Когда пришло известие, что не стало Эдика, мне позвонил Игорь Ильич Дудинский – легендарный человек, бытописатель и хроникер московской богемы, ее символ и душа. «Старик, про Эдика надо написать большой текст. Никто не понимает, что он был за фигура. Это надо объяснить».
Текст этот Игорь Ильич так и не дописал, а через полгода мы проводили уже его самого. Но мне кажется, я знаю, что он хотел сказать.
В свое время великий математик Бенуа Мандельброт вывел формулу фрактала – множества, обладающего свойством повторяющегося самоподобия. Как выяснилось, именно ей лучше всего описываются биржевые колебания, перепады погоды и многие другие природные и социальные явления, которые, как оказалось, имеют «память» и склонность повторяться: сначала идет мощнейший резкий всплеск, потом, после затишья, – обязательно следующий, но уже меньшего масштаба, потом еще меньше, и так до полного затухания.

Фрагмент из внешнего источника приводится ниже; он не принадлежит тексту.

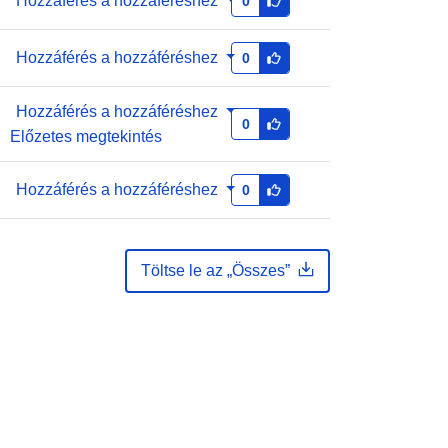
Hozzáférés a hozzáféréshez
0
Frissítve: data.europa.eu:
01 August
2026
Hozzáférés a hozzáféréshez
0
895ac667-8dc2-4670-9cad-
53897636132a
Hozzáférés a hozzáféréshez
0
Előzetes megtekintés
http://data.europa.eu/88u/dataset/89
5ac667-8dc2-4670-9cad-
Hozzáférés a hozzáféréshez
0
53897636132a
Töltse le az „Összes”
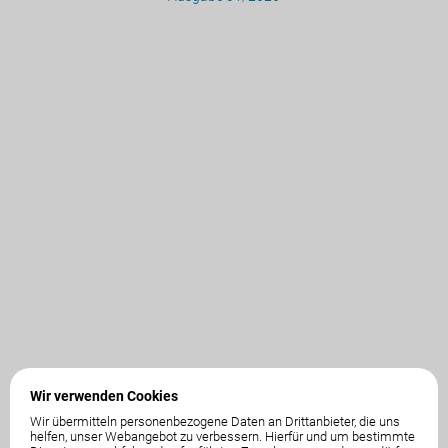
Wir verwenden Cookies
Wir übermitteln personenbezogene Daten an Drittanbieter, die uns
helfen, unser Webangebot zu verbessern. Hierfür und um bestimmte
01. Jänner 2026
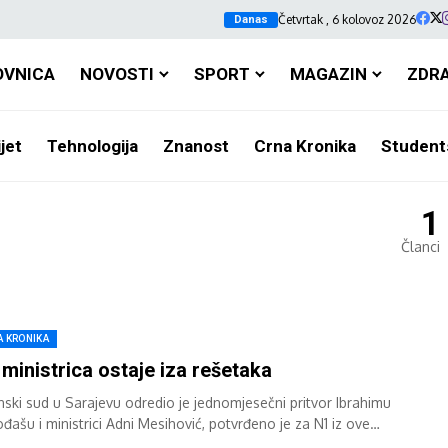
Četvrtak , 6 kolovoz 2026
Danas
OVNICA
NOVOSTI
SPORT
MAGAZIN
ZDR
jet
Tehnologija
Znanost
Crna Kronika
Student
1
Članci
A KRONIKA
 ministrica ostaje iza rešetaka
nski sud u Sarajevu odredio je jednomjesečni pritvor Ibrahimu
đašu i ministrici Adni Mesihović, potvrđeno je za N1 iz ove
sudne institucije. Pritvor...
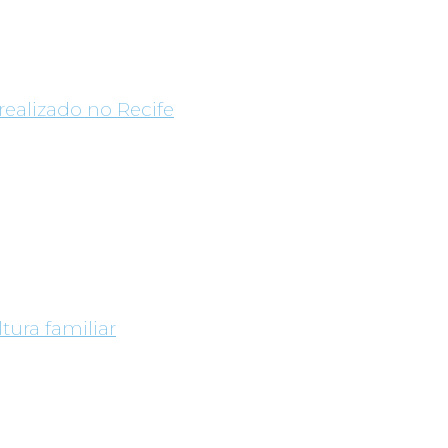
realizado no Recife
tura familiar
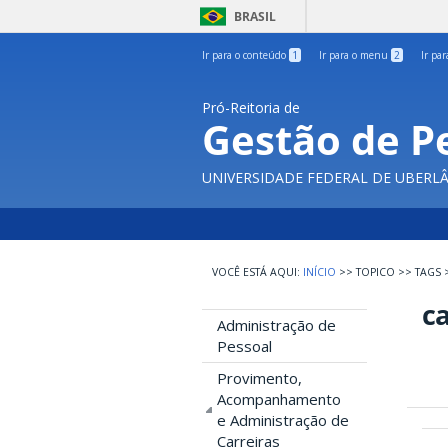
BRASIL
Ir para o conteúdo
1
Ir para o menu
2
Ir pa
Pró-Reitoria de
Gestão de P
UNIVERSIDADE FEDERAL DE UBERL
INÍCIO
>>
TOPICO
>>
TAGS
ca
Administração de
Pessoal
Provimento,
Acompanhamento
e Administração de
Carreiras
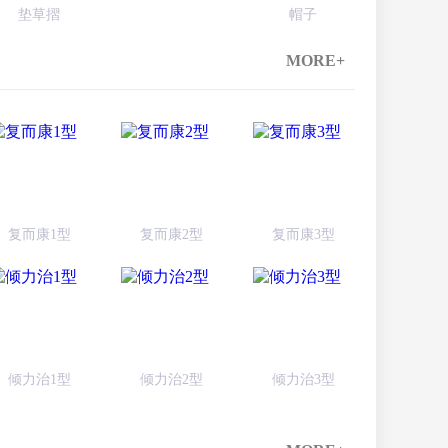
垫草摺
帽子
MORE+
复而康1型
复而康2型
复而康3型
倾力治1型
倾力治2型
倾力治3型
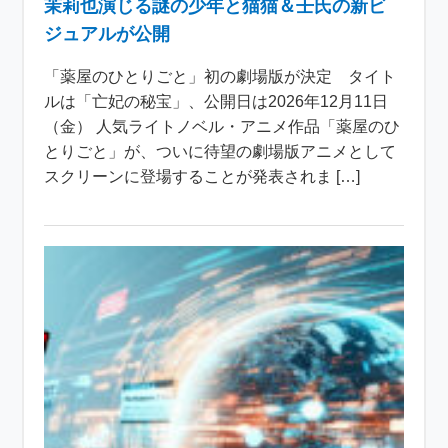
茉莉也演じる謎の少年と猫猫＆壬氏の新ビ
ジュアルが公開
「薬屋のひとりごと」初の劇場版が決定 タイト
ルは「亡妃の秘宝」、公開日は2026年12月11日
（金） 人気ライトノベル・アニメ作品「薬屋のひ
とりごと」が、ついに待望の劇場版アニメとして
スクリーンに登場することが発表されま […]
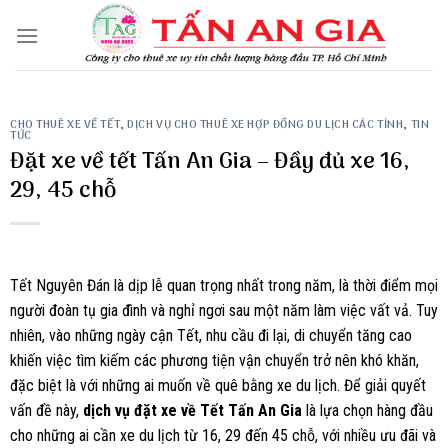
Skip
to
content
CHO THUÊ XE VỀ TẾT
,
DỊCH VỤ CHO THUÊ XE HỢP ĐỒNG DU LỊCH CÁC TỈNH
,
TIN
TỨC
Đặt xe về tết Tấn An Gia – Đầy đủ xe 16,
29, 45 chỗ
Tết Nguyên Đán là dịp lễ quan trọng nhất trong năm, là thời điểm mọi
người đoàn tụ gia đình và nghỉ ngơi sau một năm làm việc vất vả. Tuy
nhiên, vào những ngày cận Tết, nhu cầu đi lại, di chuyển tăng cao
khiến việc tìm kiếm các phương tiện vận chuyển trở nên khó khăn,
đặc biệt là với những ai muốn về quê bằng xe du lịch. Để giải quyết
vấn đề này,
dịch vụ đặt xe về Tết Tấn An Gia
là lựa chọn hàng đầu
cho những ai cần xe du lịch từ 16, 29 đến 45 chỗ, với nhiều ưu đãi và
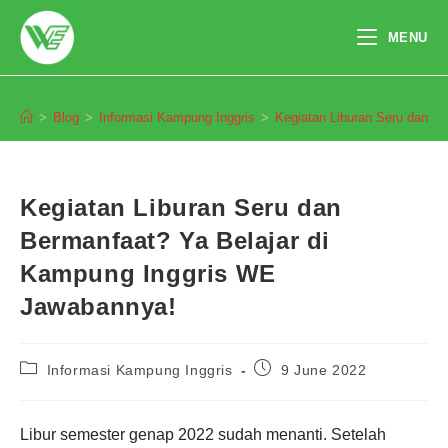
Skip
to
MENU
content
Blog
>
Blog
>
Informasi Kampung Inggris
>
Kegiatan Liburan Seru dan B
Kegiatan Liburan Seru dan
Bermanfaat? Ya Belajar di
Kampung Inggris WE
Jawabannya!
Post
Post
Informasi Kampung Inggris
9 June 2022
category:
published:
Libur semester genap 2022 sudah menanti. Setelah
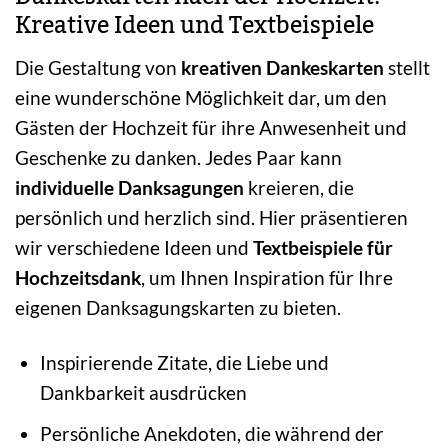
Kreative Ideen und Textbeispiele
Die Gestaltung von
kreativen Dankeskarten
stellt
eine wunderschöne Möglichkeit dar, um den
Gästen der Hochzeit für ihre Anwesenheit und
Geschenke zu danken. Jedes Paar kann
individuelle Danksagungen
kreieren, die
persönlich und herzlich sind. Hier präsentieren
wir verschiedene Ideen und
Textbeispiele für
Hochzeitsdank
, um Ihnen Inspiration für Ihre
eigenen Danksagungskarten zu bieten.
Inspirierende Zitate, die Liebe und
Dankbarkeit ausdrücken
Persönliche Anekdoten, die während der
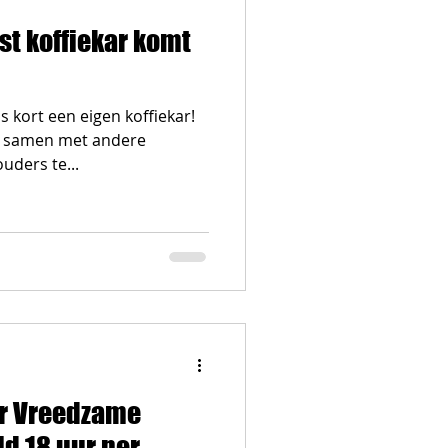
t koffiekar komt
 kort een eigen koffiekar!
e samen met andere
uders te...
er Vreedzame
d 18 uur per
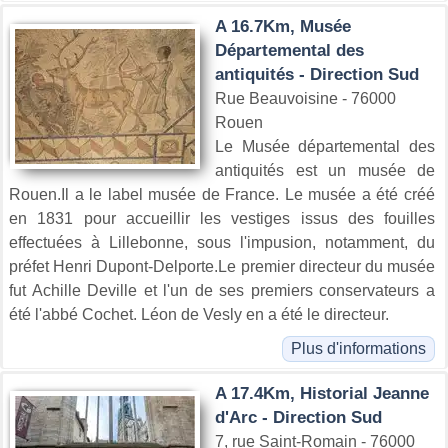
A 16.7Km, Musée
Départemental des
antiquités - Direction Sud
Rue Beauvoisine - 76000
Rouen
Le Musée départemental des
antiquités est un musée de
Rouen.Il a le label musée de France. Le musée a été créé
en 1831 pour accueillir les vestiges issus des fouilles
effectuées à Lillebonne, sous l'impusion, notamment, du
préfet Henri Dupont-Delporte.Le premier directeur du musée
fut Achille Deville et l'un de ses premiers conservateurs a
été l'abbé Cochet. Léon de Vesly en a été le directeur.
Plus d'informations
A 17.4Km, Historial Jeanne
d'Arc - Direction Sud
7, rue Saint-Romain - 76000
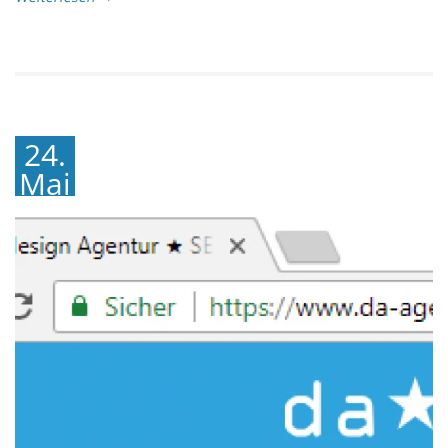
24.
Mai
2018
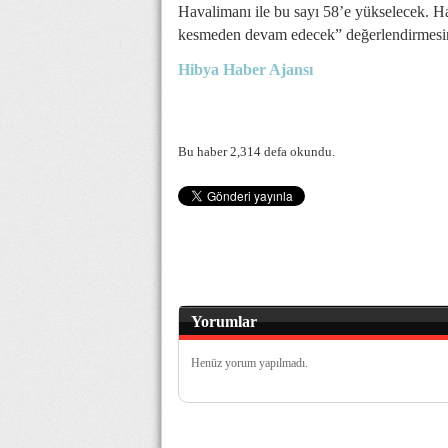
Havalimanı ile bu sayı 58’e yükselecek. H
kesmeden devam edecek” değerlendirmesi
Hibya Haber Ajansı
Bu haber 2,314 defa okundu.
Yorumlar
Henüz yorum yapılmadı.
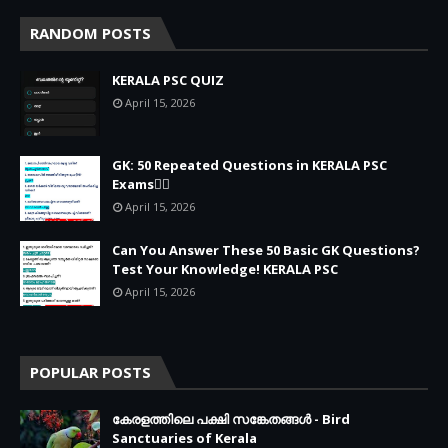
RANDOM POSTS
KERALA PSC QUIZ
April 15, 2026
GK: 50 Repeated Questions in KERALA PSC
Exams🐦‍🔥
April 15, 2026
Can You Answer These 50 Basic GK Questions?
Test Your Knowledge! KERALA PSC
April 15, 2026
POPULAR POSTS
കേരളത്തിലെ പക്ഷി സങ്കേതങ്ങൾ - Bird
Sanctuaries of Kerala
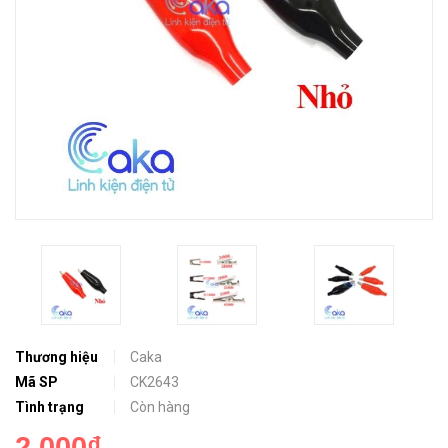
Thương hiệu
Caka
Mã SP
CK2643
Tình trạng
Còn hàng
2.000₫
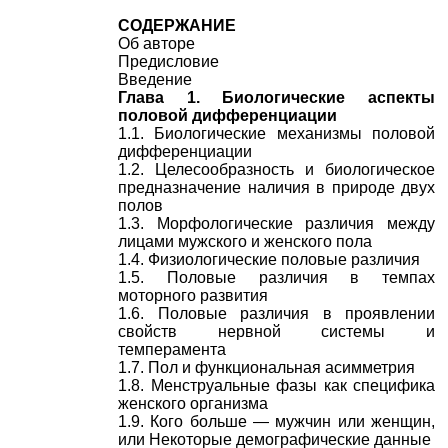
СОДЕРЖАНИЕ
Об авторе
Предисловие
Введение
Глава 1. Биологические аспекты
половой дифференциации
1.1. Биологические механизмы половой
дифференциации
1.2. Целесообразность и биологическое
предназначение наличия в природе двух
полов
1.3. Морфологические различия между
лицами мужского и женского пола
1.4. Физиологические половые различия
1.5. Половые различия в темпах
моторного развития
1.6. Половые различия в проявлении
свойств нервной системы и
темперамента
1.7. Пол и функциональная асимметрия
1.8. Менструальные фазы как специфика
женского организма
1.9. Кого больше — мужчин или женщин,
или Некоторые демографические данные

Таким фракталом был русский «серебряный век», яркими представителями которого являлись и Игорь Ильич, и Эдик. Его девиз вывел Станиславский: любить искусство в себе, а не себя в искусстве. За первым колоссальным взрывом в начале двадцатого столетия, давшим супер поэтов, грандиозных писателей, архитекторов, художников авангарда, последовали многократные повторяющиеся подобия: к ним следует отнести и «оттепель», и «неофициальное искусство» 60-х, и «южинский кружок», и перестроечный арт-бум, и питерскую «Новую академию», и московский рейв.
«Глянец» нулевых – тоже часть этого фрактала, недаром его лучшие образчики делали никакие не журналисты, а люди из Московского университета, подмастерья мэтров московской богемы типа Сан Саныча Тимофеевского, тоже, увы, покойного.
И на этом, наверно, все: это и был тот самый последний всплеск. С концом русского глянца «серебряный век», когда главным в жизни было слово, жест, мысль, стих, образ, шутка, метафора – завершился окончательно. Потом будет что-то новое. Но уже совершенно другое. Не то, где «вездесущая сила движенья, этот лыжник, земля и луна - лишь причина для стихосложенья, для мгновенной удачи ума».
Мой друг Эдик Дорожкин, до неприличия яркий, ироничный, легкий, злой на язык, так любивший бесподобно декламировать эти строчки из Бэллы – наверно, ты и был последним гением «серебряного века», «шампанским гением». Помню твою осеннюю дачу, пустую веранду, открытый томик «Графа Монте-Кристо» на столе. За ним когда-нибудь и увидимся.